#### [What you are asked to do]
Only the text carries over: repeat the records exactly and drop the images.

#### [The data]
* * * * * * *
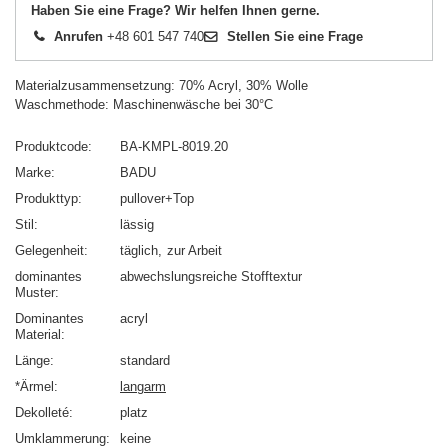
Haben Sie eine Frage? Wir helfen Ihnen gerne.
Anrufen
+48 601 547 740
Stellen Sie eine Frage
Materialzusammensetzung: 70% Acryl, 30% Wolle
Waschmethode: Maschinenwäsche bei 30°C
Produktcode
BA-KMPL-8019.20
Marke
BADU
Produkttyp
pullover+Top
Stil
lässig
Gelegenheit
täglich
zur Arbeit
dominantes
abwechslungsreiche Stofftextur
Muster
Dominantes
acryl
Material
Länge
standard
*Ärmel
langarm
Dekolleté
platz
Umklammerung
keine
* * * * * * *
#### [Solution below]
Haben Sie eine Frage? Wir helfen Ihnen gerne.
Anrufen
+48 601 547 740
Stellen Sie eine Frage
Materialzusammensetzung: 70% Acryl, 30% Wolle
Waschmethode: Maschinenwäsche bei 30°C
Produktcode
BA-KMPL-8019.20
Marke
BADU
Produkttyp
pullover+Top
Stil
lässig
Gelegenheit
täglich
zur Arbeit
dominantes
abwechslungsreiche Stofftextur
Muster
Dominantes
acryl
Material
Länge
standard
*Ärmel
langarm
Dekolleté
platz
Umklammerung
keine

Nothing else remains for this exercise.